A Letter I Wrote to My Grandparents Last Week

I am currently sitting in a cafe adjacent to a mosque in central Colombo, Sri lanka. The cafe is run by a Korean man and his English wife. Colombo is a majority Buddhist city with a sizeable Hindu/Tamil minority. It has a decent number of East-Asian expats and more bad Chinese restaurants than I care to count. Thought I’d share that strange note on globalization.

I recently have been accepted as a Fulbright researcher to work on the Early Press in India and the Bengal Renaissance. This is a very prestigious fellowship. My grant will start in August. I am also waiting for an additional research grant, called a Critical Language Enhancement Award (the US State Department thinks of the oddest names) to study Bangla, which would extend my time in Kolkata, India to about 15 months.

I’m thrilled to start. I specifically intend to conduct research into trials surrounding James Augustus Hicky, founder and editor of the short lived Bengal Gazette, 1780-1782, the first newspaper in Asia. He was brought to court multiple times on charges of libel (some by the then Governor-General Warren Hastings). Along with being a colorful character, he was also known for accusing the Governor General of having stolen the wife of another man (a Russian count) and of nepotism, of accusing the chief justice of India of judicial murder and corruption, and of accusing the head of the protestant mission of stealing money from the orphan’s children fund.

Most of these accusations were actually true, but no matter the truth of certain charges, it’s a bit hard to plead your case when you’ve attacked the troika of most powerful men in India.

In recent weeks, I have done a bit of traveling around Sri Lanka. Last weekend Sheela, a few friends and I traveled to the small village of Mediwachiya in north central Sri Lanka, where one of the Fulbright researchers is working on a type of kidney disease prevalent in the region. We also went to Mullaitivu, where the Sri Lankan civil war ended.

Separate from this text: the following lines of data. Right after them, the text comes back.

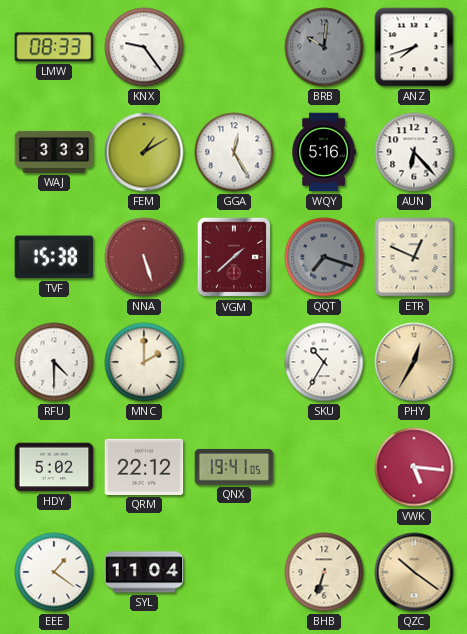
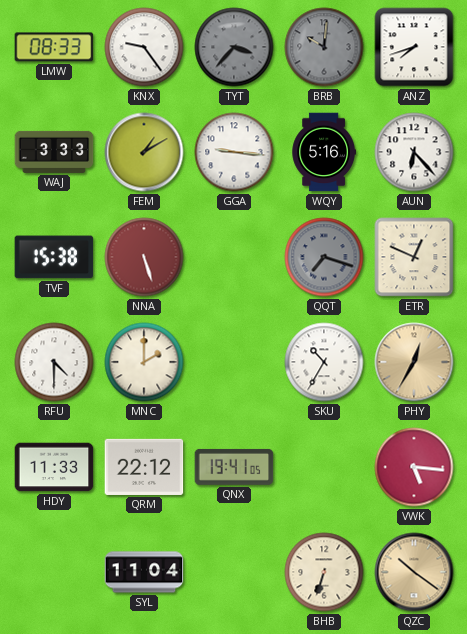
TYT: none -> 3:37
GGA: 12:25 -> 9:16
VGM: 1:38 -> none
HDY: 5:02 -> 11:33
EEE: 1:21 -> none
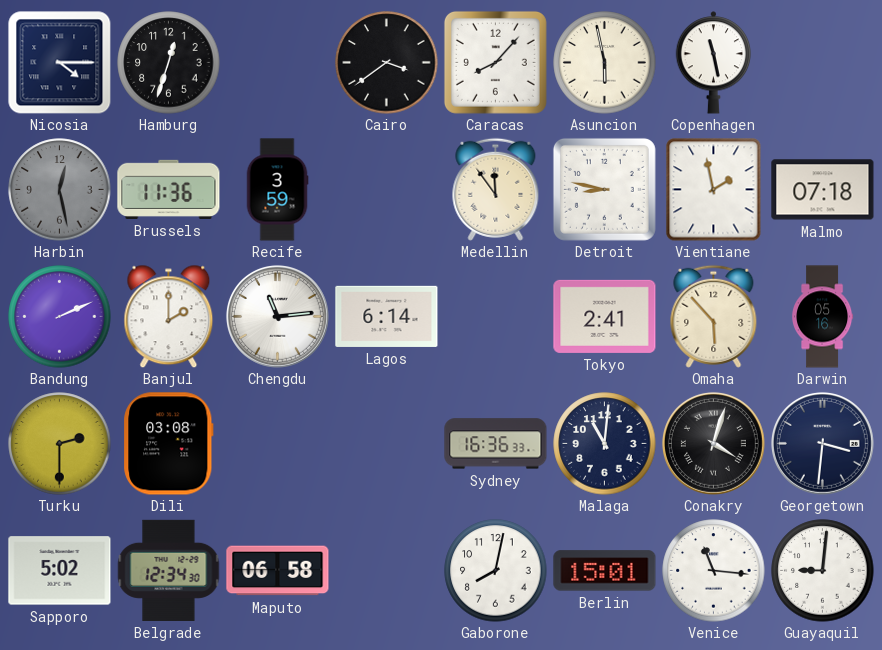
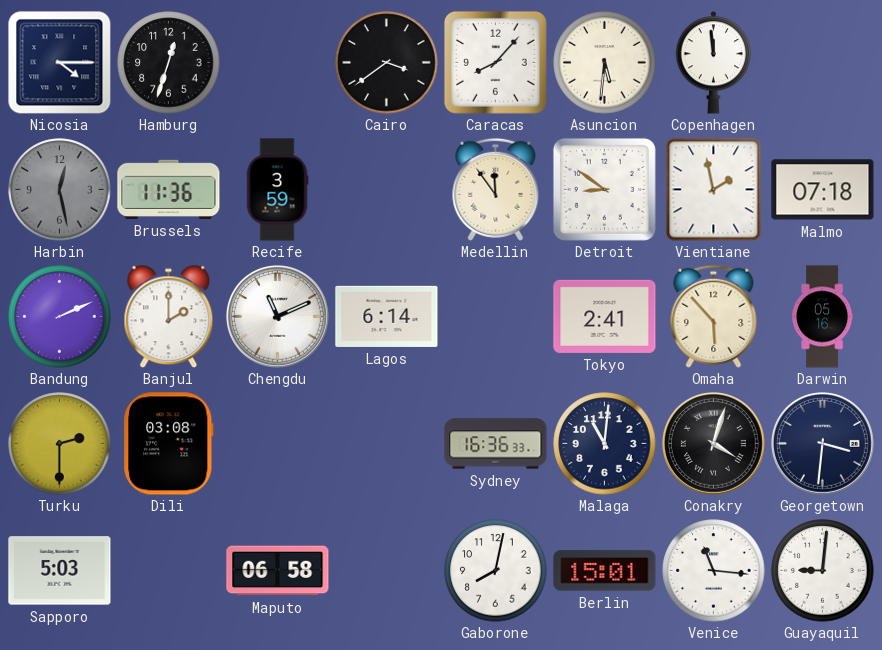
Asuncion: 5:58 -> 5:31
Copenhagen: 11:28 -> 11:59
Detroit: 8:47 -> 8:51
Chengdu: 11:14 -> 11:11
Sapporo: 5:02 -> 5:03
Belgrade: 12:34 -> none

It’s a harrowing and surreal place, made more surreal and unnerving by the fact that busloads of grinning Singhalese (the ethnic group that won the civil war) travel to see where the war ended as a holiday. I oon intend to co-publish a post in a Sri Lankan news outlet about my time in Mullaitivu, anonymously of course, since journalism is quite dangerous here.

Sheela has become increasingly disillusioned with her project. Sri Lankan cinema, simply put, is awful. Low production values, relatively depressing plots, all with a surprising amount of sexual violence thrown in does not make for fun research. Consider that the country has recently overcome a thirty year civil war, which combined with strong tones of sexual repression, has badly damaged the Sri Lankan psyche. (Though, see if you can watch the movie, Machan. It’s about the Sri Lankajn handball team, who after playing a tournament in Germany, disappear. Not only is it a true story—the entire Sri Lankan handball team managed to escape as undocumented immigrants in Europe—but some of the crew of the movie did the same thing, escaping into Europe.)

Life goes well, and I am wrapping up my last month in Sri Lanka. Work at the white water rafting cum adventure sports company, Borderlands Sri Lanka, is increasingly frustrating. I have been working here since November. Currently I am working on developing a new website for the company. But since I am paid Sri Lankan wages (I don’t even want to tell you how low that is), and have received no incentives from Borderlands’s detached and incompetent management to do better work, I feel little compunction to care about the company, which has given me a mercenary attitude. While work is rewarding, I am increasingly excited to leave and move on to something closer to my ideal career path. I don’t know if that means academia (History per se) or otherwise, but it certainly is not doing sales and marketing for an adventure sports company. I’d prefer some career path that is intellectually stimulating. Barring that, I’d like something that pays well. Borderlands is neither.

I leave for Washington D.C. In June to attend the Fulbright Pre-Departure Conference and will be traveling back up to Connecticut thereafter, before I leave to India in August. I hope to visit you this summer, perhaps in July.